The reading for this lecture is Kirby, Dowman & Griffiths (2007), where we use a Bayesian iterated learning model to explore how the prior bias of learners and the transmission bottleneck influence the kinds of languages we can expect to see. The paper also attempts to explain how this links to the debate on language innateness and language universals; we also mention (in the abstract and conclusions) the implications this might have for the evolution of the language faculty, which is something we will return to in lecture 14.
You are already pretty well equipped to handle the technical aspects of this paper – remember that it’s just Bayesian iterated learning, you know what iterated learning is, and you know how Bayesian inference works. The paper is quite compact though, so there are a couple of things that might stand a little extra explanation.
- On page 5242 we say “It is well known that the stationary distribution over states in the Markov chain is proportional to the first eigenvector of the transition matrix, providing the Markov chain is ergodic. (That is, so long as each state is reachable from every other state in a number of steps that has no fixed period.) Normalizing the first eigenvector so that it totals one thus reveals the probability of a learner speaking any particular language once iterated learning has converged on a stationary distribution; essentially, the expected distribution of languages emerging from cultural evolution.”That’s a bit of a mouthful, but the very last bit is the key message: the “stationary distribution” is “the expected distribution of languages emerging from cultural evolution”. In other words, if you ran an iterated learning model for a while and counted up the various languages types you got over the course of the simulation, that would give you a distribution over language types (3 of type 1, 7 of type 2, 123 of type 3, etc). If you ran the iterated learning simulation for long enough (potentially a *really really* long time), you would discover that this distribution over language types settled down – the language might change from time to time, but the various language types would be represented in the same distribution (always roughly 3% type 1, 7% type 2, 53% type 3, etc).

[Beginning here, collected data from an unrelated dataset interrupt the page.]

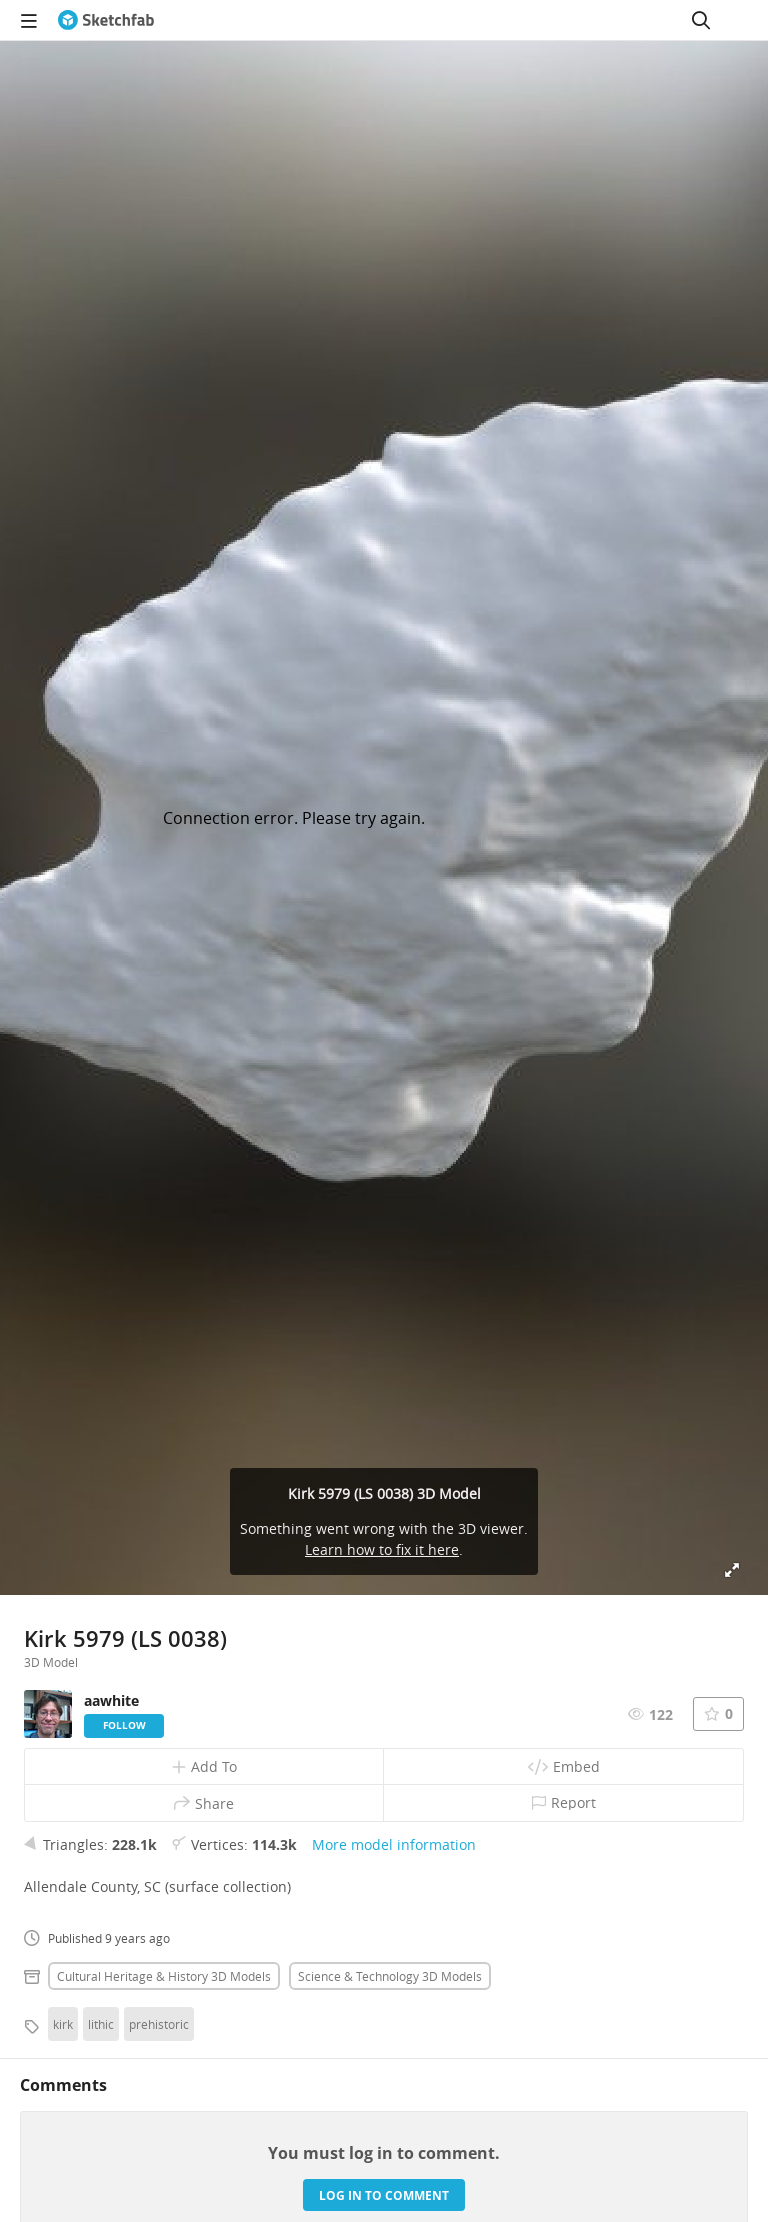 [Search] (701, 20)
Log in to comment (384, 2195)
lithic (101, 2024)
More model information (394, 1844)
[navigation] (29, 20)
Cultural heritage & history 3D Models (164, 1976)
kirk (63, 2024)
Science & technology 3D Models (390, 1976)
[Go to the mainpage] (106, 20)
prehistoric (159, 2024)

That is the stationary distribution – the product of a long process of cultural evolution. This business with eigenvectors is a little bit of mathematical jiggery-pokery which means you can skip the process of running long simulations, and calculate the stationary distribution just by looking at the probability of one language changing into another at each episode of learning (the transition matrix).

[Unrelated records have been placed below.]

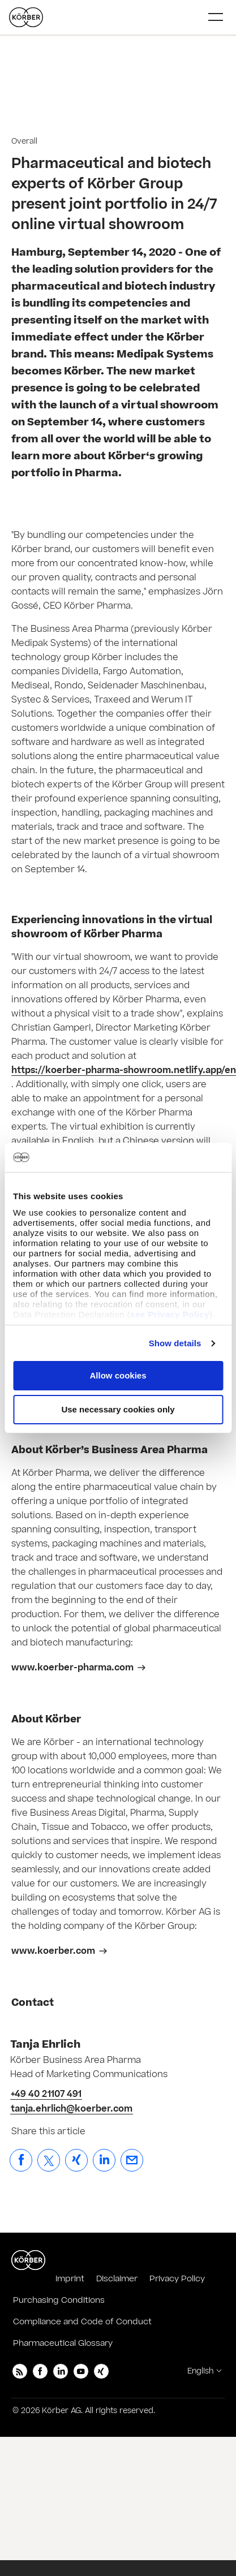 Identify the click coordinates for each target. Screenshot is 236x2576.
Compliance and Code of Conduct (82, 2322)
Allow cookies (117, 1375)
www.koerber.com (53, 1951)
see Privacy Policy (169, 1314)
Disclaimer (117, 2279)
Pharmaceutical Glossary (63, 2343)
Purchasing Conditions (59, 2300)
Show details (175, 1343)
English (200, 2371)
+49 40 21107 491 (46, 2094)
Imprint (69, 2279)
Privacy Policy (177, 2279)
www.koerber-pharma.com (72, 1667)
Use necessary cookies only (117, 1409)
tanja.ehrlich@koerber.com (71, 2108)
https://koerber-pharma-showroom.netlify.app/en (123, 1070) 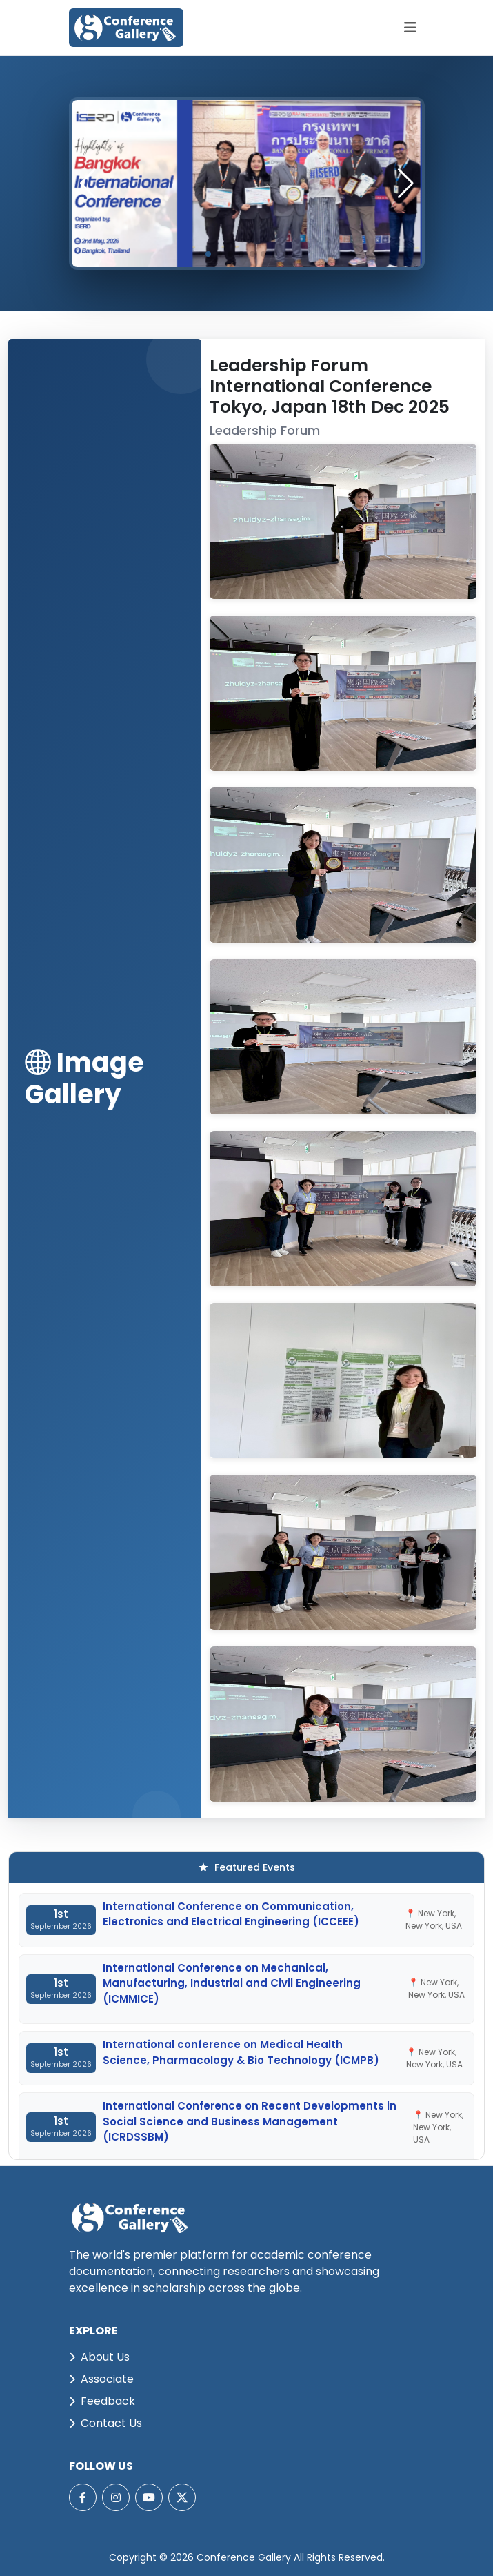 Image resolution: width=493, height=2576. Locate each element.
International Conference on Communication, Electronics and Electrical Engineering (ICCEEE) (231, 1914)
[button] (405, 183)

- We use a slightly fancier prior than any of the ones we have used so far, but intuitively it’s rather simple. As we explain in the text, we model a language as a set of meanings associated with signal classes - the example we give in the text is that the meanings might be different verb stems, and the signal classes might be different ways of forming the past tense for each verb. A regular language uses the same signal class for each verb, whereas an irregular language might use a different signal class for some verbs, or even a different signal class for every verb. We write the languages as a sequence of letters: e.g. aaaa is a language where there are 4 meanings (e.g. verbs) and every one is associated with signal class a (e.g. forms its past tense using ending a); abcd is a highly irregular language where every meaning is expressed using a distinct signal class. Our prior assumes that regular languages have higher prior probability; there is a parameter (called alpha – isn’t it always?) that controls the strength of this preference, with low alpha creating a very strong preference in favour of regular languages (top panel of Fig 3) and high alpha creating a very very weak preference for regular languages (a virtually, but not actually, flat prior, as in the bottom panel of Fig 3).
- m in Fig 3 refers to the number of data points each learner learns their language from, i.e. the bottleneck on transmission: m=3 means that each learner only gets 3 meaning-signal class pairs, m=10 means they get 10.
About the authors
Mike Dowman was a post-doc here in Edinburgh back in the mid 2000s.
Tom Griffiths is a Prof at Berkeley, and one of the leading figures in the Bayesian revolution in the cognitive sciences – what Tom doesn’t know about Bayesian inference probably isn’t worth knowing. He is responsible for introducing Bayesian learning to iterated learning models, which I think has been an important development for the field in improving the clarity and rigour of our models.
Once you have done the reading, have a go at the post-reading quiz and look at my comments.
References
Kirby, S., Dowman, M. and Griffiths, T. (2007) Innateness and culture in the evolution of language. Proceedings of the National Academy of Sciences, 104, 5241-5245.